Als dieser Morgen da war, luden die Männer vom Schleppzug die Fracht vom Kahn ›Helene‹ – so hieß die verstorbene junge Frau Butenhof samt ihrem alten Kahn –, warfen die Stahltrosse und das Verbindungstau aufs Deck, und der Steuermann stieß das Schiff mit dem großen Ruder, der Potsche, noch näher ans Land. Das Haltetau am Land wurde fester um den Uferpfahl gewickelt. Der Schornstein des Dampfers rauchte, die Schrauben warfen mit den ersten Drehungen hohe Wellen auf, die Schiffer standen jeder an seinem Steuer, die Bootsjungen zogen die Stangen ein, mit denen man in die Fahrtrinne zurückgelenkt hatte, und der Schleppzug glitt stromauf, an der hügeligen Fischerstadt vorbei, durch Wiesen und Pappeln und Weiden hindurch, die Sandbuhnen entlang. Der Kahn ›Helene‹ und Wilhelmine Butenhof blieben zurück, um einen Vormund zu erhalten.

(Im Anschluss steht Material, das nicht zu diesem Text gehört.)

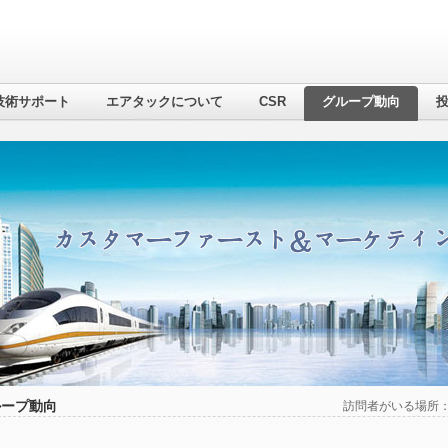
技術サポート
エアタックについて
CSR
グループ動向
ループ動向
訪問者がいる場所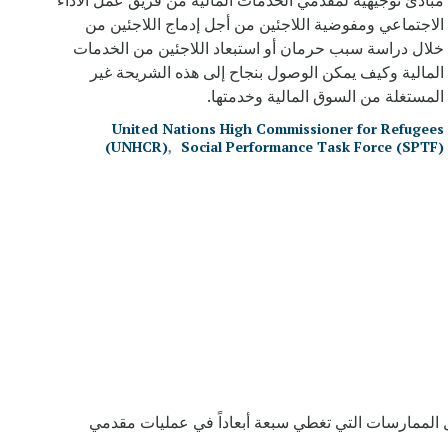
مبادئ توجيهية لمقدمي الخدمات المالية من فريق عمل الأداء
الاجتماعي ومفوضية اللاجئين من أجل إدماج اللاجئين من
خلال دراسة سبب حرمان أو استبعاد اللاجئين من الخدمات
المالية وكيف يمكن الوصول بنجاح إلى هذه الشريحة غير
المستغلة من السوق المالية وخدمتها.
United Nations High Commissioner for Refugees
(UNHCR)
Social Performance Task Force (SPTF)
 لأفضل الممارسات التي تغطي سبعة أبعاداً في عمليات مقدمي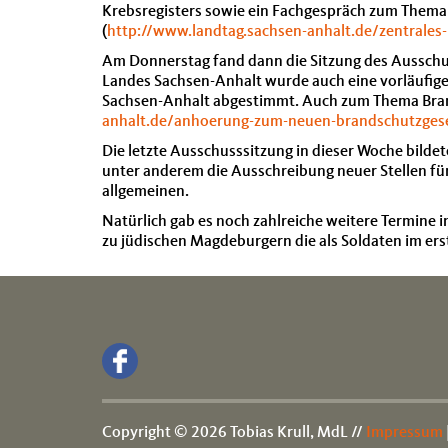
Krebsregisters sowie ein Fachgespräch zum Thema 
(
http://www.landtag.sachsen-anhalt.de/zentrales-k
Am Donnerstag fand dann die Sitzung des Ausschu
Landes Sachsen-Anhalt wurde auch eine vorläufige
Sachsen-Anhalt abgestimmt. Auch zum Thema Brand
anhalt.de/anhoerung-zum-neuen-brandschutzges
Die letzte Ausschusssitzung in dieser Woche bildet
unter anderem die Ausschreibung neuer Stellen fü
allgemeinen.
Natürlich gab es noch zahlreiche weitere Termine
zu jüdischen Magdeburgern die als Soldaten im er
Copyright © 2026 Tobias Krull, MdL //
Impressum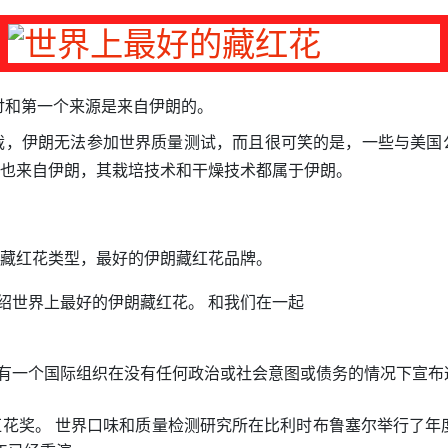
讨和第一个来源是来自伊朗的。
裁，伊朗无法参加世界质量测试，而且很可笑的是，一些与美国
茎也来自伊朗，其栽培技术和干燥技术都属于伊朗。
的藏红花类型，最好的伊朗藏红花品牌。
绍世界上最好的伊朗藏红花。 和我们在一起
有一个国际组织在没有任何政治或社会意图或债务的情况下宣布
红花奖。 世界口味和质量检测研究所在比利时布鲁塞尔举行了年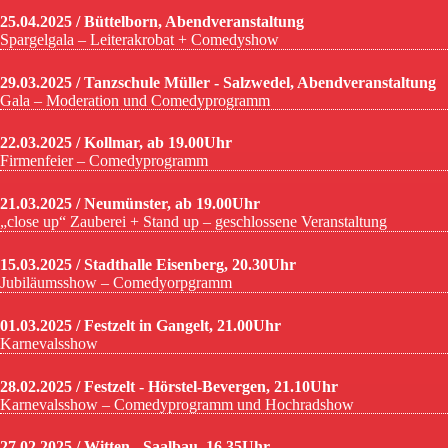
25.04.2025 / Büttelborn, Abendveranstaltung
Spargelgala – Leiterakrobat + Comedyshow
29.03.2025 / Tanzschule Müller - Salzwedel, Abendveranstaltung
Gala – Moderation und Comedyprogramm
22.03.2025 / Kollmar, ab 19.00Uhr
Firmenfeier – Comedyprogramm
21.03.2025 / Neumünster, ab 19.00Uhr
„close up“ Zauberei + Stand up – geschlossene Veranstaltung
15.03.2025 / Stadthalle Eisenberg, 20.30Uhr
Jubiläumsshow – Comedyorpgramm
01.03.2025 / Festzelt in Gangelt, 21.00Uhr
Karnevalsshow
28.02.2025 / Festzelt - Hörstel-Bevergen, 21.10Uhr
Karnevalsshow – Comedyprogramm und Hochradshow
27.02.2025 / Witten - Saalbau, 16.35Uhr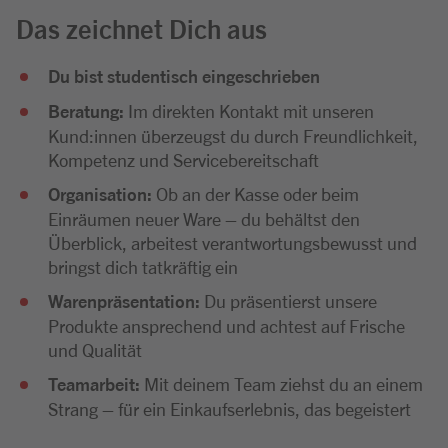
Das zeichnet Dich aus
Du bist studentisch eingeschrieben
Beratung:
Im direkten Kontakt mit unseren
Kund:innen überzeugst du durch Freundlichkeit,
Kompetenz und Servicebereitschaft
Organisation:
Ob an der Kasse oder beim
Einräumen neuer Ware – du behältst den
Überblick, arbeitest verantwortungsbewusst und
bringst dich tatkräftig ein
Warenpräsentation:
Du präsentierst unsere
Produkte ansprechend und achtest auf Frische
und Qualität
Teamarbeit:
Mit deinem Team ziehst du an einem
Strang – für ein Einkaufserlebnis, das begeistert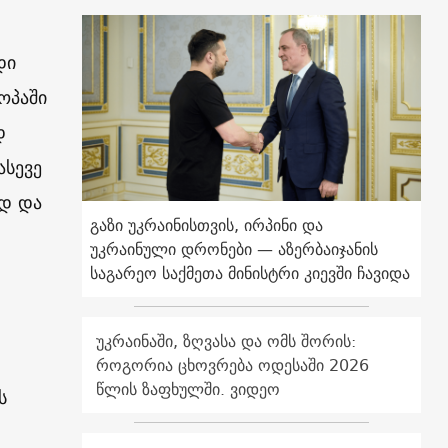
დი
ოპაში
დ
ასევე
ად და
გაზი უკრაინისთვის, ირპინი და
უკრაინული დრონები — აზერბაიჯანის
საგარეო საქმეთა მინისტრი კიევში ჩავიდა
უკრაინაში, ზღვასა და ომს შორის:
როგორია ცხოვრება ოდესაში 2026
წლის ზაფხულში. ვიდეო
ს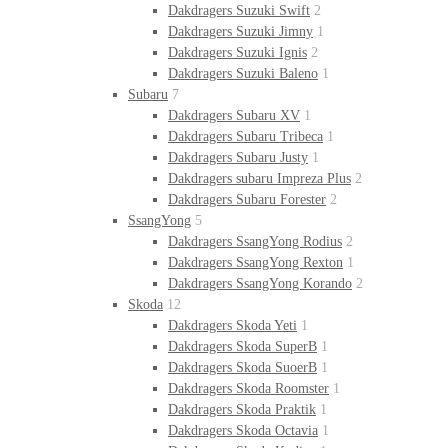
Dakdragers Suzuki Swift
2
Dakdragers Suzuki Jimny
1
Dakdragers Suzuki Ignis
2
Dakdragers Suzuki Baleno
1
Subaru
7
Dakdragers Subaru XV
1
Dakdragers Subaru Tribeca
1
Dakdragers Subaru Justy
1
Dakdragers subaru Impreza Plus
2
Dakdragers Subaru Forester
2
SsangYong
5
Dakdragers SsangYong Rodius
2
Dakdragers SsangYong Rexton
1
Dakdragers SsangYong Korando
2
Skoda
12
Dakdragers Skoda Yeti
1
Dakdragers Skoda SuperB
1
Dakdragers Skoda SuoerB
1
Dakdragers Skoda Roomster
1
Dakdragers Skoda Praktik
1
Dakdragers Skoda Octavia
1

Es wurde schon gesagt, daß der Pastor, der Wilhelmine den Vormund zu geben hatte, noch ein wenig fremd im Ort war und seine Gemeindeglieder noch nicht so recht kannte. Da war das mit der Vormundswahl natürlich schwierig. Aber wenn der Pastor Herrn Müßiggang darum bat, das verantwortungsvolle Amt zu übernehmen, tat er wohl weder einen Fehlgriff noch eine Fehlbitte. Denn, um es rundheraus mitzuteilen, August Müßiggang hatte sich in der kurzen Zeit der Pfarramtsführung durch den neuen Geistlichen als der frömmste Mann der ganzen Gemeinde präsentiert. Er fehlte in keinem sonntäglichen Hauptgottesdienst und in keiner Bibelstunde Mittwoch abends; er war in den Beratungen der Gemeindevertretung von vornherein immer auf Seiten des Pastors, und niemand in der zweitausend Seelen starken Gemeinde konnte ihm auch nur das geringste nachsagen.

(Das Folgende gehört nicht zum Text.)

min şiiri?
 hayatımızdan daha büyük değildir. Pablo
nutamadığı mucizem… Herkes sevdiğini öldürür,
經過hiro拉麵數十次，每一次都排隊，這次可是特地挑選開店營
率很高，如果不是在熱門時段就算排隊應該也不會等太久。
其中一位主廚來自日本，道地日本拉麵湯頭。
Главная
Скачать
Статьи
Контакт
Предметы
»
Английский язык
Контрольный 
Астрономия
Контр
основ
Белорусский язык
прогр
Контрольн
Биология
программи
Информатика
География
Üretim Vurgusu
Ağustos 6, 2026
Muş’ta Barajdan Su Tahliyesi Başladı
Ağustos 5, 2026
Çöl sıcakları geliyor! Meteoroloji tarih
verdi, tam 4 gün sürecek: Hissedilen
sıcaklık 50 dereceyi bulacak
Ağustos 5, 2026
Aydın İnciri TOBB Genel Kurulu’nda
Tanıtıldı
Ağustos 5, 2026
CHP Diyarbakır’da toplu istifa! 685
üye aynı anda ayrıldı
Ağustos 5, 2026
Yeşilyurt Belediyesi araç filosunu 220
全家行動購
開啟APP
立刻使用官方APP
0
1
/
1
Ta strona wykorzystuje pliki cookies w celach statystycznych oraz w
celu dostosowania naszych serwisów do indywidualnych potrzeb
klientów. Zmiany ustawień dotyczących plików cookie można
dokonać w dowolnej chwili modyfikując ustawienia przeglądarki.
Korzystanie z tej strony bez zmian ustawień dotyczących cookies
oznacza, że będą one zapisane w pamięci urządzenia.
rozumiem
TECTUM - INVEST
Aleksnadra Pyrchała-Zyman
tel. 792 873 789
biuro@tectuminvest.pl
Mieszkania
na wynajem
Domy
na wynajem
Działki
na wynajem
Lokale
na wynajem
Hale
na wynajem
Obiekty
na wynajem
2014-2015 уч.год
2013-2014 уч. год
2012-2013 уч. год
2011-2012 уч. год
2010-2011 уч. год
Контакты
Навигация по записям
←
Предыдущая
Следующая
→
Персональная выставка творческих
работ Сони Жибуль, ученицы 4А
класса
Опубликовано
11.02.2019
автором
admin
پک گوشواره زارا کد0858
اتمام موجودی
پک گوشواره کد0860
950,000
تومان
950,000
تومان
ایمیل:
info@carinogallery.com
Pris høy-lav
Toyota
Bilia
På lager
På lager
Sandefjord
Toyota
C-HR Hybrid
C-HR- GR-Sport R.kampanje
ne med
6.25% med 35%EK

Das lag aber nur einfach daran, daß die ältesten Leute so allmählich weggestorben waren. Ihnen hätte es vielleicht einfallen können, Herrn Müßiggang so recht als Vorbild eines bekehrten, alten, argen Sünders hinzustellen. Aber nun waren einmal die ältesten Zeuthener nicht mehr da, und für die anderen mußte August Müßiggang als der frömmste Mann längs und oberhalb des Hafens dastehen. Er verfügte über eine kleine Rente und eine große Anspruchslosigkeit und harrte eines kirchlichen Ehrenamtes; denn in der Gemeindevertretung gab es schließlich noch sechsunddreißig andere Glieder neben ihm.

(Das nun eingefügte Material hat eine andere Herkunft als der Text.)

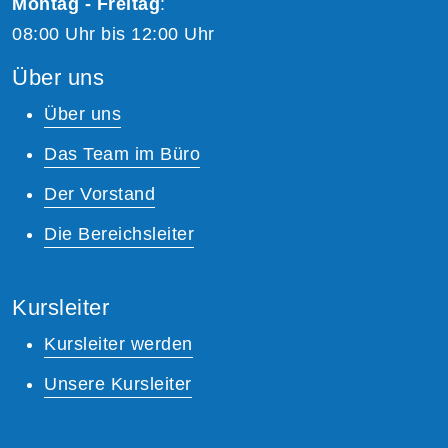
Montag - Freitag
:
08:00 Uhr bis 12:00 Uhr
Über uns
Über uns
Das Team im Büro
Der Vorstand
Die Bereichsleiter
Kursleiter
Kursleiter werden
Unsere Kursleiter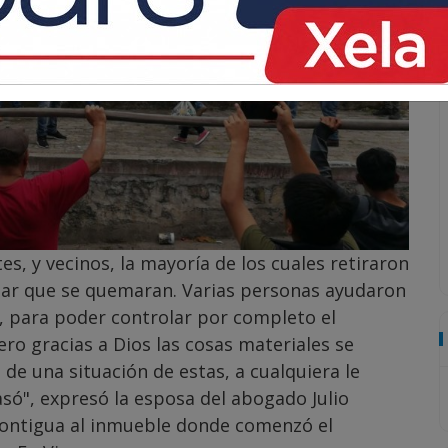
s, y vecinos, la mayoría de los cuales retiraron
vitar que se quemaran. Varias personas ayudaron
os, para poder controlar por completo el
pero gracias a Dios las cosas materiales se
e una situación de estas, a cualquiera le
só", expresó la esposa del abogado Julio
 contigua al inmueble donde comenzó el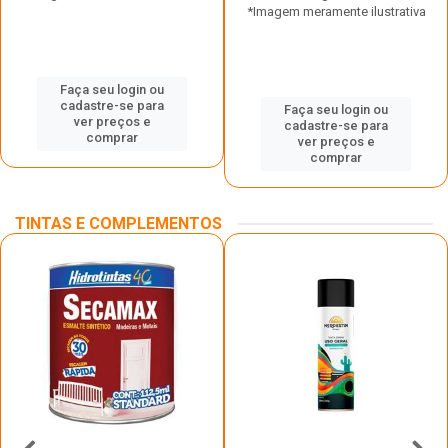
*Imagem meramente ilustrativa
Faça seu login ou
cadastre-se para
Faça seu login ou
ver preços e
cadastre-se para
comprar
ver preços e
comprar
TINTAS E COMPLEMENTOS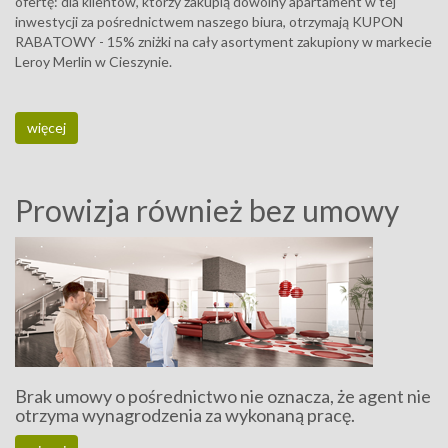
ofertę: dla klientów, którzy zakupią dowolny apartament w tej
inwestycji za pośrednictwem naszego biura, otrzymają KUPON
RABATOWY - 15% zniżki na cały asortyment zakupiony w markecie
Leroy Merlin w Cieszynie.
więcej
Prowizja również bez umowy
Brak umowy o pośrednictwo nie oznacza, że agent nie
otrzyma wynagrodzenia za wykonaną pracę.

Die Übertragung der Wilhelmine Butenhofschen Vormundschaft direkt durch den neuen Pastor war natürlich eine Art kirchlichen Ehrenamtes. Er trat es an, und der neue Pastor hatte nichts mehr zu tun als Wilhelmine dem Pflegevater zuzuführen. Die Angelegenheit wurde Gott befohlen, und Wilhelmine Butenhof nahm darauf alles in eigene Hand.

Wer Vormund ist und sich Pflegevater nennen darf, hat vor dem Gesetz eine schöne Anzahl wichtiger Rechte. Aber, nicht wahr, wer das Geld hat, dem gehört natürlich die größere Macht. Und das war nun gar keine Frage: Herrn Müßiggangs Rentenerträge konnten sich nicht messen mit der seinem Mündel väterlicherseits hinterlassenen Brieftasche, den beiden Portemonnaies, dem Sparbuch von der Zeuthener Stadtsparkasse und der Schlesischen Schifferbank. Das erklärte sich daraus, daß Herr Butenhof auf einen neuen Kahn gespart hatte und vielleicht auch auf eine neue Frau; aber das war schließlich nicht so wesentlich.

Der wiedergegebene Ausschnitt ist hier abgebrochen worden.